DATASET RECORDS >>
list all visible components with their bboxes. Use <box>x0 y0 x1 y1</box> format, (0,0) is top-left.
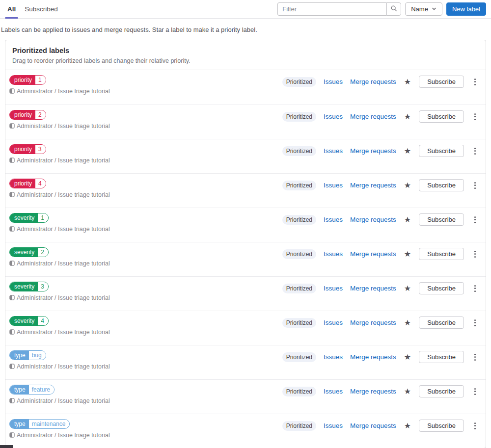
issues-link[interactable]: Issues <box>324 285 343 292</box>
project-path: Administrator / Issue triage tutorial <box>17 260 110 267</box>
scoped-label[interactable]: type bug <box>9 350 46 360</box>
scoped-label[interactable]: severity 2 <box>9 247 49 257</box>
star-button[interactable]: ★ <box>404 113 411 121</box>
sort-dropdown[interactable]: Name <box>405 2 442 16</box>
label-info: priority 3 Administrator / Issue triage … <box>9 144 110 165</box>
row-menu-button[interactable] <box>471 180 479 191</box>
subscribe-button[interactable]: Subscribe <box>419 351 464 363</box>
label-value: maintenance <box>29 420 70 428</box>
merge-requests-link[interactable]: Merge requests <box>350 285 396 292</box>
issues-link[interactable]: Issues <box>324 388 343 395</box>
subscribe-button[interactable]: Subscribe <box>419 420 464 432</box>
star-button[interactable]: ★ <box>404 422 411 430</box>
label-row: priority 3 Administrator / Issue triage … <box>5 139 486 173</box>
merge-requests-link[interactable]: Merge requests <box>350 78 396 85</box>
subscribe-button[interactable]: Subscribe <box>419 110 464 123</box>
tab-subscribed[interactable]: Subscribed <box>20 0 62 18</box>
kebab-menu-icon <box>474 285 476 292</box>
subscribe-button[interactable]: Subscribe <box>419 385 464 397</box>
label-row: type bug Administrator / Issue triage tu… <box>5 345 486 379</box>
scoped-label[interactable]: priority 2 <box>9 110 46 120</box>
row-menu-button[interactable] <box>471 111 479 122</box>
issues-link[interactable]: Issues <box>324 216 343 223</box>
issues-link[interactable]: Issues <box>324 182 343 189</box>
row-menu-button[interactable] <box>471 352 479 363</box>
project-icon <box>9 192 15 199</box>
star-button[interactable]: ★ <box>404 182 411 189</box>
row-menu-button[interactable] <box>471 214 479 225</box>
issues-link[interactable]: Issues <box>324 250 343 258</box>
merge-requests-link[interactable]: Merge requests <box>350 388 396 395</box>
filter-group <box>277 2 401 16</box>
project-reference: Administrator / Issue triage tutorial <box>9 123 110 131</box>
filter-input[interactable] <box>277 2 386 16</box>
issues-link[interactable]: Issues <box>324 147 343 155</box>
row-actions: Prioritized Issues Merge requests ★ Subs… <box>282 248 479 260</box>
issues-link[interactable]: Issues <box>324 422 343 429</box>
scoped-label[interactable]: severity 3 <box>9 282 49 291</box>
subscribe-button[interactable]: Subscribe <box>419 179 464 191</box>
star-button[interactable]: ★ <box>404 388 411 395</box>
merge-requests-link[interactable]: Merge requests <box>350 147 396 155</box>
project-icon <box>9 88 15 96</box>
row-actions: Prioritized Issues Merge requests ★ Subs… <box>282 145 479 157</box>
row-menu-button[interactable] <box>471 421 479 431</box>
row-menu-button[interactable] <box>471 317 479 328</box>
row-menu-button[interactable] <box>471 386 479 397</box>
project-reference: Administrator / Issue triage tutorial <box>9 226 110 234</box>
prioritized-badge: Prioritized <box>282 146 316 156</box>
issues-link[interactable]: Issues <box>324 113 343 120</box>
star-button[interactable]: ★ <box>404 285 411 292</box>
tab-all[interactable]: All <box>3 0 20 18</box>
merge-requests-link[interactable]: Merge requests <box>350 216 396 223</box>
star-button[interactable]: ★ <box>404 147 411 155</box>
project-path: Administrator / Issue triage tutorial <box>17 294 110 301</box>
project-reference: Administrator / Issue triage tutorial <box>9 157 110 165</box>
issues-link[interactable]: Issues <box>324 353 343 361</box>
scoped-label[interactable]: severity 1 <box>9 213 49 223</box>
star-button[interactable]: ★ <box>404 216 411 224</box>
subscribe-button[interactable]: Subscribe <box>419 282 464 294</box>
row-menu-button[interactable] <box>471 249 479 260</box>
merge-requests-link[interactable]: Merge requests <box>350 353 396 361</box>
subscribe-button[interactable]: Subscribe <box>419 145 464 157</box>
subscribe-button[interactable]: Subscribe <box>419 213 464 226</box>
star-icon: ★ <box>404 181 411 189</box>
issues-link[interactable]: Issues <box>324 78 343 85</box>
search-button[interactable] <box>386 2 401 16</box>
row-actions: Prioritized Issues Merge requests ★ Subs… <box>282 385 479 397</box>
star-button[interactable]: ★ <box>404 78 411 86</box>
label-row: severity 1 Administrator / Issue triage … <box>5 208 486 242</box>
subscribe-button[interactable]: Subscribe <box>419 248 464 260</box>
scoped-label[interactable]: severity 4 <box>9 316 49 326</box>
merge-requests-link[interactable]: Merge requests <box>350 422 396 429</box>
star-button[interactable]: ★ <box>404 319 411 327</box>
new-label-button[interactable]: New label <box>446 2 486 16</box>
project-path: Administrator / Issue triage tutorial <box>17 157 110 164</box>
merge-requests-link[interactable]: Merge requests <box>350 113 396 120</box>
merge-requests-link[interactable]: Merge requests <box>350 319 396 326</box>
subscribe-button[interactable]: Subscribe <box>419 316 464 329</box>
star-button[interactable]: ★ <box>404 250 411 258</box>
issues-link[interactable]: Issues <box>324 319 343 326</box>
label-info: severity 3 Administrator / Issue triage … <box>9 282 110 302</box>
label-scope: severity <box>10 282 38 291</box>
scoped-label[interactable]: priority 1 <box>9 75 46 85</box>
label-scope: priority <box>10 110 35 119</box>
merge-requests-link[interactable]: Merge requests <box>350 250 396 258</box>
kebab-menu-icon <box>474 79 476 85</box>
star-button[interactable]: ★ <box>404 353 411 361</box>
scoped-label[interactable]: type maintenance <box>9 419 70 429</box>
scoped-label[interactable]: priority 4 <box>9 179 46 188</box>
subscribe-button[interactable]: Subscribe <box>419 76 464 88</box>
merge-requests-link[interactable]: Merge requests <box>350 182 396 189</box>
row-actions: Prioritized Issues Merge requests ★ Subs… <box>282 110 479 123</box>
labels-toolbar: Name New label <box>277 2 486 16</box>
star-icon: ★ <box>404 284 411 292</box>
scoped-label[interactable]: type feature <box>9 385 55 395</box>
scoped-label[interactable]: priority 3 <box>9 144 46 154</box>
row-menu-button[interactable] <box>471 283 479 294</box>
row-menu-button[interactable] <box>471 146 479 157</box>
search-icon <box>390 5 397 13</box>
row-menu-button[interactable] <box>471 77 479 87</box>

EXERCISE AIM >> Output each line above exactly. Skip the images.

EXPECTED OUTPUT >>
list all visible components with their bboxes. Use <box>x0 y0 x1 y1</box> format, (0,0) is top-left.
issues-link[interactable]: Issues <box>324 285 343 292</box>
project-path: Administrator / Issue triage tutorial <box>17 260 110 267</box>
scoped-label[interactable]: type bug <box>9 350 46 360</box>
scoped-label[interactable]: severity 2 <box>9 247 49 257</box>
star-button[interactable]: ★ <box>404 113 411 121</box>
sort-dropdown[interactable]: Name <box>405 2 442 16</box>
label-info: priority 3 Administrator / Issue triage … <box>9 144 110 165</box>
row-menu-button[interactable] <box>471 180 479 191</box>
subscribe-button[interactable]: Subscribe <box>419 351 464 363</box>
label-value: maintenance <box>29 420 70 428</box>
merge-requests-link[interactable]: Merge requests <box>350 285 396 292</box>
issues-link[interactable]: Issues <box>324 388 343 395</box>
subscribe-button[interactable]: Subscribe <box>419 420 464 432</box>
star-button[interactable]: ★ <box>404 422 411 430</box>
label-row: priority 3 Administrator / Issue triage … <box>5 139 486 173</box>
merge-requests-link[interactable]: Merge requests <box>350 78 396 85</box>
subscribe-button[interactable]: Subscribe <box>419 110 464 123</box>
tab-subscribed[interactable]: Subscribed <box>20 0 62 18</box>
kebab-menu-icon <box>474 285 476 292</box>
subscribe-button[interactable]: Subscribe <box>419 385 464 397</box>
label-row: type bug Administrator / Issue triage tu… <box>5 345 486 379</box>
scoped-label[interactable]: priority 2 <box>9 110 46 120</box>
row-menu-button[interactable] <box>471 111 479 122</box>
issues-link[interactable]: Issues <box>324 216 343 223</box>
issues-link[interactable]: Issues <box>324 182 343 189</box>
row-menu-button[interactable] <box>471 352 479 363</box>
project-icon <box>9 192 15 199</box>
star-button[interactable]: ★ <box>404 182 411 189</box>
row-menu-button[interactable] <box>471 214 479 225</box>
issues-link[interactable]: Issues <box>324 250 343 258</box>
merge-requests-link[interactable]: Merge requests <box>350 388 396 395</box>
filter-group <box>277 2 401 16</box>
project-reference: Administrator / Issue triage tutorial <box>9 123 110 131</box>
filter-input[interactable] <box>277 2 386 16</box>
issues-link[interactable]: Issues <box>324 147 343 155</box>
row-actions: Prioritized Issues Merge requests ★ Subs… <box>282 248 479 260</box>
issues-link[interactable]: Issues <box>324 422 343 429</box>
scoped-label[interactable]: severity 3 <box>9 282 49 291</box>
subscribe-button[interactable]: Subscribe <box>419 179 464 191</box>
star-button[interactable]: ★ <box>404 388 411 395</box>
merge-requests-link[interactable]: Merge requests <box>350 147 396 155</box>
project-icon <box>9 88 15 96</box>
row-actions: Prioritized Issues Merge requests ★ Subs… <box>282 145 479 157</box>
row-menu-button[interactable] <box>471 421 479 431</box>
row-menu-button[interactable] <box>471 317 479 328</box>
row-menu-button[interactable] <box>471 386 479 397</box>
project-reference: Administrator / Issue triage tutorial <box>9 226 110 234</box>
prioritized-badge: Prioritized <box>282 146 316 156</box>
issues-link[interactable]: Issues <box>324 113 343 120</box>
star-button[interactable]: ★ <box>404 285 411 292</box>
tab-all[interactable]: All <box>3 0 20 18</box>
merge-requests-link[interactable]: Merge requests <box>350 216 396 223</box>
star-button[interactable]: ★ <box>404 147 411 155</box>
project-path: Administrator / Issue triage tutorial <box>17 294 110 301</box>
project-reference: Administrator / Issue triage tutorial <box>9 157 110 165</box>
issues-link[interactable]: Issues <box>324 353 343 361</box>
scoped-label[interactable]: severity 1 <box>9 213 49 223</box>
star-button[interactable]: ★ <box>404 216 411 224</box>
subscribe-button[interactable]: Subscribe <box>419 282 464 294</box>
row-menu-button[interactable] <box>471 249 479 260</box>
merge-requests-link[interactable]: Merge requests <box>350 353 396 361</box>
subscribe-button[interactable]: Subscribe <box>419 145 464 157</box>
subscribe-button[interactable]: Subscribe <box>419 213 464 226</box>
star-icon: ★ <box>404 181 411 189</box>
issues-link[interactable]: Issues <box>324 78 343 85</box>
search-button[interactable] <box>386 2 401 16</box>
row-actions: Prioritized Issues Merge requests ★ Subs… <box>282 385 479 397</box>
star-button[interactable]: ★ <box>404 78 411 86</box>
label-row: severity 1 Administrator / Issue triage … <box>5 208 486 242</box>
subscribe-button[interactable]: Subscribe <box>419 248 464 260</box>
scoped-label[interactable]: severity 4 <box>9 316 49 326</box>
merge-requests-link[interactable]: Merge requests <box>350 422 396 429</box>
star-button[interactable]: ★ <box>404 319 411 327</box>
new-label-button[interactable]: New label <box>446 2 486 16</box>
project-path: Administrator / Issue triage tutorial <box>17 157 110 164</box>
merge-requests-link[interactable]: Merge requests <box>350 113 396 120</box>
merge-requests-link[interactable]: Merge requests <box>350 319 396 326</box>
subscribe-button[interactable]: Subscribe <box>419 316 464 329</box>
star-button[interactable]: ★ <box>404 250 411 258</box>
issues-link[interactable]: Issues <box>324 319 343 326</box>
label-info: severity 3 Administrator / Issue triage … <box>9 282 110 302</box>
label-scope: severity <box>10 282 38 291</box>
scoped-label[interactable]: priority 1 <box>9 75 46 85</box>
label-scope: priority <box>10 110 35 119</box>
merge-requests-link[interactable]: Merge requests <box>350 250 396 258</box>
kebab-menu-icon <box>474 79 476 85</box>
star-button[interactable]: ★ <box>404 353 411 361</box>
scoped-label[interactable]: type maintenance <box>9 419 70 429</box>
scoped-label[interactable]: priority 4 <box>9 179 46 188</box>
subscribe-button[interactable]: Subscribe <box>419 76 464 88</box>
merge-requests-link[interactable]: Merge requests <box>350 182 396 189</box>
row-actions: Prioritized Issues Merge requests ★ Subs… <box>282 110 479 123</box>
labels-toolbar: Name New label <box>277 2 486 16</box>
star-icon: ★ <box>404 284 411 292</box>
scoped-label[interactable]: type feature <box>9 385 55 395</box>
scoped-label[interactable]: priority 3 <box>9 144 46 154</box>
row-menu-button[interactable] <box>471 283 479 294</box>
row-menu-button[interactable] <box>471 146 479 157</box>
search-icon <box>390 5 397 13</box>
row-menu-button[interactable] <box>471 77 479 87</box>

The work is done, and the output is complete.